:: INFORMATION GIVEN ::

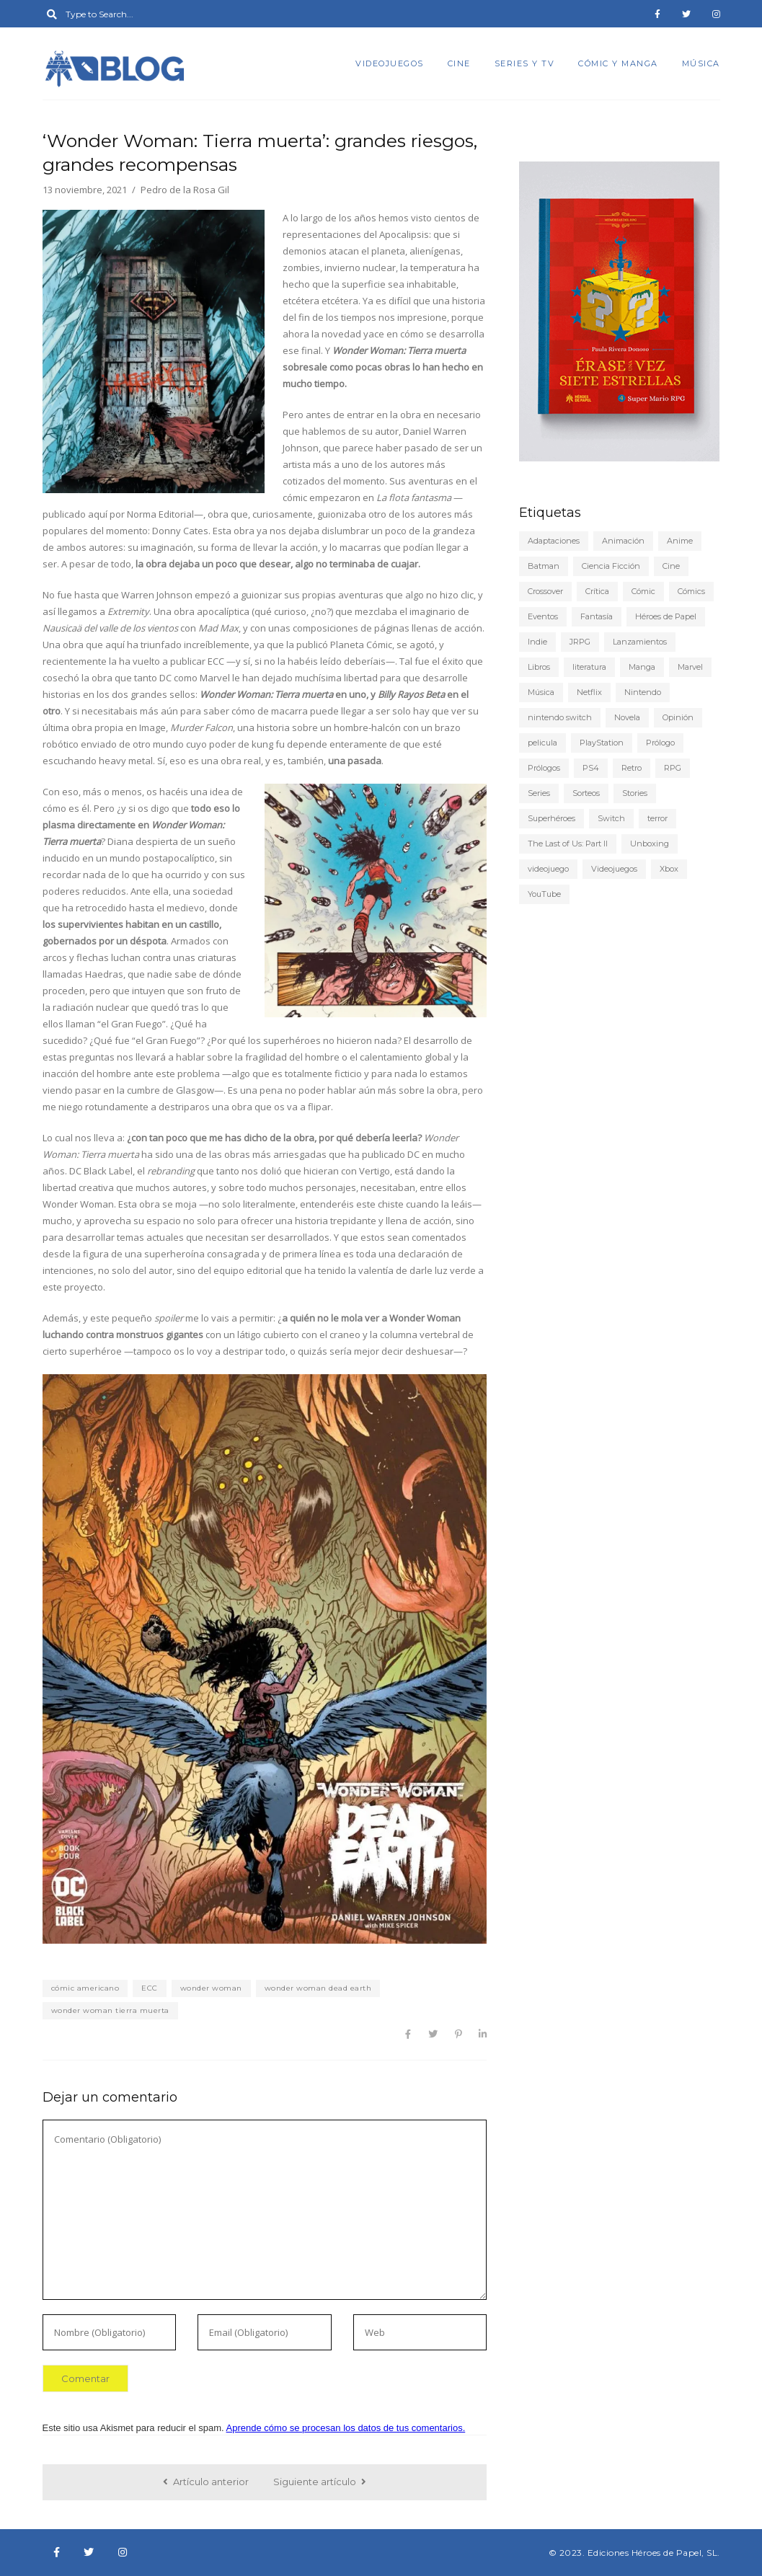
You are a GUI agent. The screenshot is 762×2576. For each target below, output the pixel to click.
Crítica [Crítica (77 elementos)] (597, 591)
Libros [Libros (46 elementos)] (539, 667)
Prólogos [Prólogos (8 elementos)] (544, 768)
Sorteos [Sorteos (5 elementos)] (586, 793)
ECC (149, 1988)
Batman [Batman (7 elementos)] (543, 566)
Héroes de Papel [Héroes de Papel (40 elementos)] (665, 616)
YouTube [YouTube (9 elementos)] (544, 894)
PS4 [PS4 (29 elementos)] (590, 768)
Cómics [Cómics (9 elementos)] (691, 591)
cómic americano (85, 1988)
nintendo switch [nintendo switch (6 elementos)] (560, 717)
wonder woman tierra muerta (110, 2010)
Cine (459, 63)
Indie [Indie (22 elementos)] (537, 642)
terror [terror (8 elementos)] (657, 818)
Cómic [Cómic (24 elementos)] (643, 591)
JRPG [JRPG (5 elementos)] (580, 642)
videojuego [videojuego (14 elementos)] (548, 869)
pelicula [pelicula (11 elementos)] (542, 743)
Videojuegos (389, 63)
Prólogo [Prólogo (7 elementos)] (660, 743)
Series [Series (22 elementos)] (539, 793)
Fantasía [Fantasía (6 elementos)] (596, 616)
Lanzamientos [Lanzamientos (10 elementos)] (640, 642)
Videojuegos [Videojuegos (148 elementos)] (614, 869)
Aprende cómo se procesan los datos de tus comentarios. (346, 2427)
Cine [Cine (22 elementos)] (671, 566)
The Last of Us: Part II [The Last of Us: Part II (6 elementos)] (568, 843)
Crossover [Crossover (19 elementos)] (545, 591)
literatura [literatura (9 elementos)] (589, 667)
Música (701, 63)
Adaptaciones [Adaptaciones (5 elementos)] (554, 541)
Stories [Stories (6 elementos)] (634, 793)
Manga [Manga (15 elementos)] (642, 667)
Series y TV (525, 63)
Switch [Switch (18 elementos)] (611, 818)
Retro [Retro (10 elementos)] (631, 768)
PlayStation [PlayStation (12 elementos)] (602, 743)
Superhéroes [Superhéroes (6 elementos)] (551, 818)
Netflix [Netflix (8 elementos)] (589, 692)
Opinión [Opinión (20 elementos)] (678, 717)
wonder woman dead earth (318, 1988)
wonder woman (211, 1988)
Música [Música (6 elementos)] (541, 692)
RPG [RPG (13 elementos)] (672, 768)
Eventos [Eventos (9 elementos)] (543, 616)
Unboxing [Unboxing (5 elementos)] (649, 843)
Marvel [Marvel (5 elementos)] (690, 667)
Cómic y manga (618, 63)
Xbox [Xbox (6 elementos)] (669, 869)
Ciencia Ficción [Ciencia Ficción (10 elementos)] (611, 566)
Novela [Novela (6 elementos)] (627, 717)
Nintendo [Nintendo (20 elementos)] (642, 692)
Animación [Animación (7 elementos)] (623, 541)
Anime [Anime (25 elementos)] (680, 541)
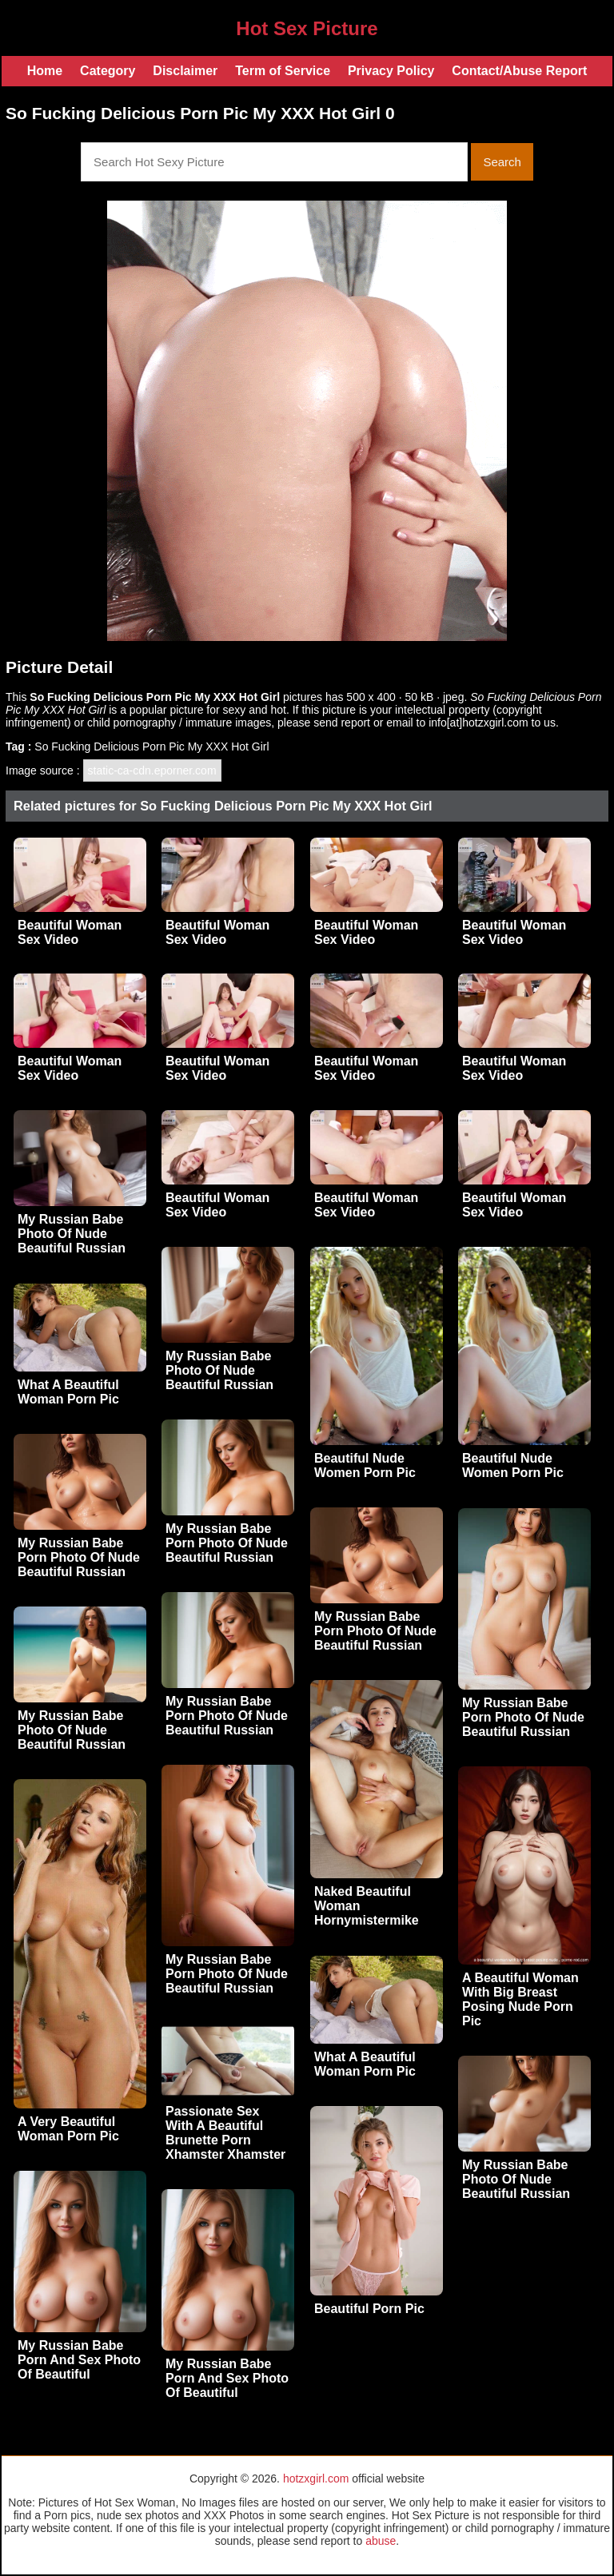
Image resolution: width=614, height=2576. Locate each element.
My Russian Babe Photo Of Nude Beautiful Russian (72, 1233)
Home (44, 71)
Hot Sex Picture (306, 28)
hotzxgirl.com (316, 2478)
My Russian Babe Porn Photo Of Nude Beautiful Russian (226, 1543)
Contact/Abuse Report (519, 71)
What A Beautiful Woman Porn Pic (68, 1392)
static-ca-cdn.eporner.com (152, 770)
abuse (380, 2540)
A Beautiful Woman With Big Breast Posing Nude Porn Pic (520, 1999)
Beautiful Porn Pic (369, 2308)
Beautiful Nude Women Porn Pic (365, 1465)
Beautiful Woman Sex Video (70, 932)
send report (341, 722)
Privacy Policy (391, 71)
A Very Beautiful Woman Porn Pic (68, 2129)
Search (502, 162)
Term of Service (282, 71)
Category (107, 71)
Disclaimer (185, 71)
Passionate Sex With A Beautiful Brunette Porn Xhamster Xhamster (225, 2132)
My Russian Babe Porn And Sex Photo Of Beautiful (79, 2360)
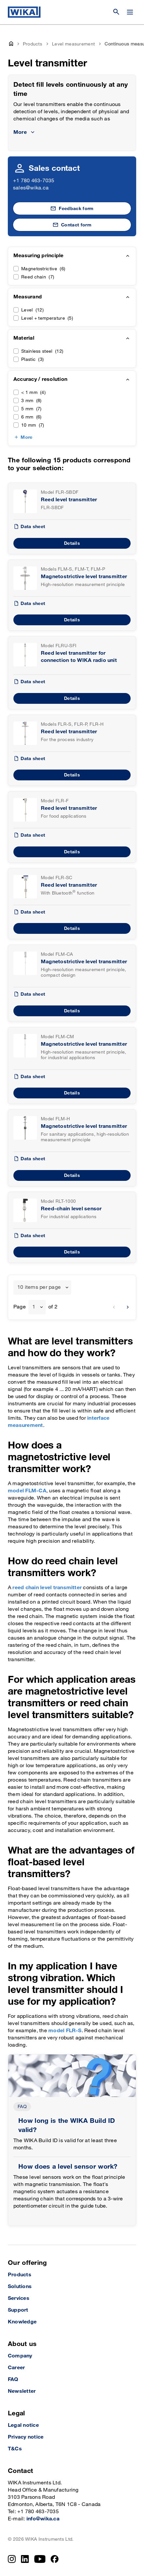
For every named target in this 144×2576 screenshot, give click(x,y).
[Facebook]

:::

**WORK TASK**
All that is wanted is the stretch of lines above from the one containing "Libros [Libros (46 elementos)] (539, 667)" through the one containing "PS4 [PS4 (29 elementos)] (590, 768)", duplicated exactly.

**RESPONSE TO THE TASK**
Libros [Libros (46 elementos)] (539, 667)
Prólogos [Prólogos (8 elementos)] (544, 768)
Sorteos [Sorteos (5 elementos)] (586, 793)
ECC (149, 1988)
Batman [Batman (7 elementos)] (543, 566)
Héroes de Papel [Héroes de Papel (40 elementos)] (665, 616)
YouTube [YouTube (9 elementos)] (544, 894)
PS4 [PS4 (29 elementos)] (590, 768)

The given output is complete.